1) Waitlists are genuinely a good thing. They felt like the end of the world at the beginning of this.

2) If you happen to submit your MA Thesis you're still actively working on as your writing sample, your materials will improve significantly even just over the course of the term you apply. This is normal. Don't drive yourself crazy by looking back at your WS and thinking you're so bad. Yes, this is a hugely important application, but admissions committees are aware that you're a student and you're in the middle of growing and learning. 

3) Rhet/Comp PhDs and sections of English Studies PhDs in our field often have very small cohorts. Smaller than you realize. Like, two sometimes. And that is in the ideal situation where they actually fill both spots -- they might not. So if you ever wonder 'what the heck does x person have that I don't?!?', it might be sobering to remember that it might literally be -A- spot. Some programs ARE larger, though.  

4) Really understanding not only who you'd ideally seek to work with AND who you'd work with in their stead if they took a surprise sabbatical during a pivotal time in your studies is crucial. I'd always heard folks say, 'Don't go somewhere just to work with one person in particular,' and I didn't really take it to heart -- turns out, from experience, that's very real. 

5) ESPECIALLY here on GradCafe: be very mindful of the differences between Rhet/Comp and Lit. This board is mostly Lit folks, which makes sense, but it also can get a bit confusing. It is completely normal (sadly) that our stipends are lower, that our cohorts are smaller, that our job market is a bit different (for better and for worse). We also don't really exist at the Ivies, whereas you'll see lit people on here ardently struggling to choose between Harvard and Yale and you might think, 'Oh my Gosh, my field doesn't even exist in those places'. That's all part of the deal. Literature is just a different ballgame, and that is okay. As you start your PhD, you'll likely learn a little bit about how Rhet/Comp emerged as a field, and a bit of the "contention" between our fields. It's friendly, but it's a thing that goes back forever. Keep it in mind, but don't take it to heart. 

6) In the same vein as #5, don't be shocked when you see a lot of Literature folks applying to PhDs as BA-only applicants. That's a thing in a lot of fields, but generally not ours. You will find that virtually all Rhet/Comp PhDs expect you to come in with an MA, and it is not a bad thing for you to have one. In fact, it's sometimes a very good thing. 

7) Sometimes, but not always, really good Rhet/Comp programs are in schools that you would never expect -- schools that are below the top 50, even below the top 100. That is okay. Remember: it's less about where you go, and more about who you study with and how you network. Our field is a bit unique. 

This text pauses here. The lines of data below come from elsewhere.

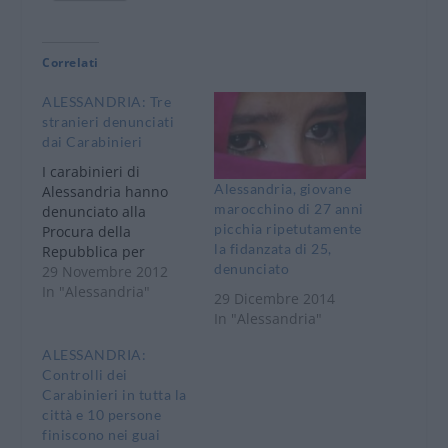
Correlati
ALESSANDRIA: Tre
stranieri denunciati
dai Carabinieri
I carabinieri di
Alessandria, giovane
Alessandria hanno
marocchino di 27 anni
denunciato alla
picchia ripetutamente
Procura della
la fidanzata di 25,
Repubblica per
denunciato
violazione della
29 Novembre 2012
misura del divieto di
In "Alessandria"
29 Dicembre 2014
ritorno nel Comune di
In "Alessandria"
Solero una donna di
23 anni, pregiudicata,
ALESSANDRIA:
cittadina romena, in
Controlli dei
Italia senza fissa
Carabinieri in tutta la
dimora. La donna,
città e 10 persone
controllata dai militari
finiscono nei guai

8 ) Important: you will get a job. Almost every university and community college in North America has some form of writing program. It is a LOT easier to place a writing specialist than it is to place, for example, a Queer Shakespearean scholar. Now, granted, the first job you do get might not be TT, and you might be in the middle of nowhere... but please trust me, as an anon person on the internet, from one panicked first gen student with no safety net to another: you will get a job.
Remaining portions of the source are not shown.